These newly learned behaviors can be thinking, doing, or feeling behaviors; what often matters most to us is the feeling behaviors, the emotions that need to come to the fore during tough times. We need states of consciousness that support us in "keeping on keeping on", that remind us to remain calm and God-centered, that whisper that the darkest hour is just before the dawn. We need to work in tiny increments to install these helpful states in ourselves, to take baby steps until we become proficient at walking our talk. We need the mental self-discipline to practice holding such emotional states long before we find ourselves in crisis mode.
Depth psychologist Alfred Adler was a big fan of philosopher Hans Vaihinger, specifically, of Vaihinger’s philosophy of "as if". Act as if it were impossible to fail; act as if you were already the person you seek to become; act as if your life now contained the abundant prosperity that you seek. There is a genuineness in as if that is lacking in fake. This should be starting to sound familiar: a particular state of consciousness attracts more of the same, pulls to you from the storehouse of the universe the things that you continue to hold in mind with a sense that they are already yours, as if you already possessed them. This can only work if they are not larded with little thoughts of "but this is impossible", "but it’s hopeless", "but I could never do that". You have to be bathed in the peace and joy of having what you really want, of feeling as if your dreams had already come true, or at least were definitely on order and on their way to you. How are you going to feel when the cavalry arrives and saves the fort, or the rains come and save the crops? The practicing method actor becomes the chair, the pencil, or the light bulb; becomes the character she seeks to portray. The famous husband-and-wife acting team of Alfred Lunt and Lynn Fontanne practiced by assuming their stage characters so completely that they lived their roles in their daily lives in and out of taxicabs and restaurants, much to the amusement of bystanders.

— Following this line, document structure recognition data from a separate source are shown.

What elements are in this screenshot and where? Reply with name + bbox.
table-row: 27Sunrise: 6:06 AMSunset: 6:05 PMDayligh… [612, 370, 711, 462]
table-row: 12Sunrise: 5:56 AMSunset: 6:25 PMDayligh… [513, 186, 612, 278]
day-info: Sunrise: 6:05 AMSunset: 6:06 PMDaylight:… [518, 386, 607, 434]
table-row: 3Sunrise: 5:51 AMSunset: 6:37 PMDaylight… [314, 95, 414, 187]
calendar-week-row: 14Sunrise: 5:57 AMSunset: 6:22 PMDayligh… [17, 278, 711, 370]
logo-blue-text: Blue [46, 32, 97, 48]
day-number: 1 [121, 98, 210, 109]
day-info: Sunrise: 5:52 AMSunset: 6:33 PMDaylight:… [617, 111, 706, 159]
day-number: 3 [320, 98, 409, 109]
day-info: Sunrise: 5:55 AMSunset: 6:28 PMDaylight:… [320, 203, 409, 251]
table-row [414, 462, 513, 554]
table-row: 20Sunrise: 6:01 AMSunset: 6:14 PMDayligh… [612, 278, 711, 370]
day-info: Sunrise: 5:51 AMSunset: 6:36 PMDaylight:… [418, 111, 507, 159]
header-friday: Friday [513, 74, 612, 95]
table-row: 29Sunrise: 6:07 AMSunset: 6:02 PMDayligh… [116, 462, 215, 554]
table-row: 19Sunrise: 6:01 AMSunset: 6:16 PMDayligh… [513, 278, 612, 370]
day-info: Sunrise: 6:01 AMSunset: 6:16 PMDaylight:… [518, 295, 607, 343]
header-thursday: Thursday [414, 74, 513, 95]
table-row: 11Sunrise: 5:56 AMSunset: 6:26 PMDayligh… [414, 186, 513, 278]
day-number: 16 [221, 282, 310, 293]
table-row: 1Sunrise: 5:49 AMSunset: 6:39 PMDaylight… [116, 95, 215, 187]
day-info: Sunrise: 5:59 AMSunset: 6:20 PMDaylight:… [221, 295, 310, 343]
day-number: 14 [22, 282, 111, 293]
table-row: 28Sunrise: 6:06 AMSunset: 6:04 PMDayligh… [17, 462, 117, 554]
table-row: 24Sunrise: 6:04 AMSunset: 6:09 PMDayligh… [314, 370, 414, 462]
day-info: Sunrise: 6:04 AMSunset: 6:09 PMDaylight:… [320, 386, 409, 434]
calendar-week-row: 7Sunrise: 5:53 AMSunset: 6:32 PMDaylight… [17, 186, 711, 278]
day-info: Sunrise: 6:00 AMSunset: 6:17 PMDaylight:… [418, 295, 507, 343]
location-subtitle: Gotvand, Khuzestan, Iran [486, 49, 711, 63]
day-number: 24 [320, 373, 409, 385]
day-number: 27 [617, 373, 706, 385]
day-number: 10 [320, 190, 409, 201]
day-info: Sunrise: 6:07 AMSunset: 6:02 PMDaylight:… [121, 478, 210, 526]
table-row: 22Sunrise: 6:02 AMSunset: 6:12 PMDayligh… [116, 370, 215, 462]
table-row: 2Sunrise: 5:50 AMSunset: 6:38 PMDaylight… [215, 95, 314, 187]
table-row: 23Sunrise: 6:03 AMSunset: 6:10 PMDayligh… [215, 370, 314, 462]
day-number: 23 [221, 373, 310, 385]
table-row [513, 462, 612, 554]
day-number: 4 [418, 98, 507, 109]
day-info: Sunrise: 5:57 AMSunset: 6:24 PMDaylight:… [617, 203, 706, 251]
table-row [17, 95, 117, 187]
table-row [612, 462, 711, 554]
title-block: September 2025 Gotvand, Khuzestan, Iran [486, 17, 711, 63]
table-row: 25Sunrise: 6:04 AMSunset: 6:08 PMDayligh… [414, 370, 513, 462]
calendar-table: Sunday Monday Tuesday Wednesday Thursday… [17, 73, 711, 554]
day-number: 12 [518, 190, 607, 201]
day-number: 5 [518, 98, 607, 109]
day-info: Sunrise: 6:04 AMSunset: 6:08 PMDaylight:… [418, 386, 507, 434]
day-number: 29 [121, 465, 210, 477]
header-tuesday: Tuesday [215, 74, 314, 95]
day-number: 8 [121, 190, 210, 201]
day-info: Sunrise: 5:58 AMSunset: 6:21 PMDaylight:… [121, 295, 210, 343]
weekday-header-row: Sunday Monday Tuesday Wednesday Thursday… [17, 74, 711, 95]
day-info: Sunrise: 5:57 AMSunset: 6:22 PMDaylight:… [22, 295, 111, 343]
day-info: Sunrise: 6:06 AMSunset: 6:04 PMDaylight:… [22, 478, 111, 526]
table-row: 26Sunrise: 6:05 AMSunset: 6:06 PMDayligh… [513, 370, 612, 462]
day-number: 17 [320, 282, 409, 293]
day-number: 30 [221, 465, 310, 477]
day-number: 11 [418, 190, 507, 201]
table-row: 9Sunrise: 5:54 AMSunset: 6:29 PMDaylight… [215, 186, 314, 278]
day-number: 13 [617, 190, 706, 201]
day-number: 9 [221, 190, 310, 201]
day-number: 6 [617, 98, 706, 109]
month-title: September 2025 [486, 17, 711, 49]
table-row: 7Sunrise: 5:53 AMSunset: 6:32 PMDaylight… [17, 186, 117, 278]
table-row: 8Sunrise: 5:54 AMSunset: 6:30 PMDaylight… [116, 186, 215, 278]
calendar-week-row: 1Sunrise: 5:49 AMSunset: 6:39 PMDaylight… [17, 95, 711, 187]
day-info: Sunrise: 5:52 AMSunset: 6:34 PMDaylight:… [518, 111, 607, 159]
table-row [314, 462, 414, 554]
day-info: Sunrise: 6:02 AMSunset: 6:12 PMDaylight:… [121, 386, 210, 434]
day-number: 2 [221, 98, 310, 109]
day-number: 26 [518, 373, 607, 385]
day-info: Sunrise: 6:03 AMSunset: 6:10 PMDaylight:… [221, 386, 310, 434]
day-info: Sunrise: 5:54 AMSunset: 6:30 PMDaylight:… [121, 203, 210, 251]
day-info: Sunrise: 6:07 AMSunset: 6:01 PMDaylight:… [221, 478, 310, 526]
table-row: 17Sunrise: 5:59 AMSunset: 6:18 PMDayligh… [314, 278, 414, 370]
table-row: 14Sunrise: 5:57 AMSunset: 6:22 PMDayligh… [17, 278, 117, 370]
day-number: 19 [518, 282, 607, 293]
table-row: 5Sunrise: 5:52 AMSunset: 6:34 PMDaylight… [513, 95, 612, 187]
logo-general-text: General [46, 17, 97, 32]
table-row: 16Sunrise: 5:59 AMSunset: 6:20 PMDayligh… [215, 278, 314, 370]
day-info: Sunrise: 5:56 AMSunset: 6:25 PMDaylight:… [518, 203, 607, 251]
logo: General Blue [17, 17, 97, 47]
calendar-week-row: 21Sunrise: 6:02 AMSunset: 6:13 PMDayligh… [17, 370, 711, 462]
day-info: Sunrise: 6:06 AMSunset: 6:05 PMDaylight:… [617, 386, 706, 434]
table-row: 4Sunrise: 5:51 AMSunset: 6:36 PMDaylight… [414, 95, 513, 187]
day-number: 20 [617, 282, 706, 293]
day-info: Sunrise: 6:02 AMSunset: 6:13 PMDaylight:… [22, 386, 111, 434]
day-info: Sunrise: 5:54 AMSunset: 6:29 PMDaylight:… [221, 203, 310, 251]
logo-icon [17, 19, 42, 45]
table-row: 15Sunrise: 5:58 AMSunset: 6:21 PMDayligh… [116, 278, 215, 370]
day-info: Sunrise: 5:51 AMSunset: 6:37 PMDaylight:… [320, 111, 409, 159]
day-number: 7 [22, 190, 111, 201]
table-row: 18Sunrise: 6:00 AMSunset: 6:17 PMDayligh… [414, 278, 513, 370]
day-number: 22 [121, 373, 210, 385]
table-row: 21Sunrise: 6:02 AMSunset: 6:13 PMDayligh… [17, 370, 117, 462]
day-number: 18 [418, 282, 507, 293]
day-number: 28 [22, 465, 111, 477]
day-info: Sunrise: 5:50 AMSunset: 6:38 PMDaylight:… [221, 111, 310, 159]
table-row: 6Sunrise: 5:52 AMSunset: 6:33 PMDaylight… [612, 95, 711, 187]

Vital though the intellect is, it cannot substitute for the emotional state. This does not mean a state of maudlin emotions; it means the pure feeling that we experience when what we want is a perfect match for what we have, when we hit the bull’s eye, win the lottery, or behave magnificently and correctly in a difficult situation. Yesss! It brings an inner state of joy, yet also one of confidence and calm, a state in which we are attuned to God’s leading and God’s wisdom. The intellect plays a vital role in gathering information and reasoning out the steps to take before we let go and let God give the increase.
It’s time we stop faking and start acting. Rehearse for success, dwell in your desired state, act as if it were already here. The Prize Patrol just rang the doorbell, and you are ready to let them in.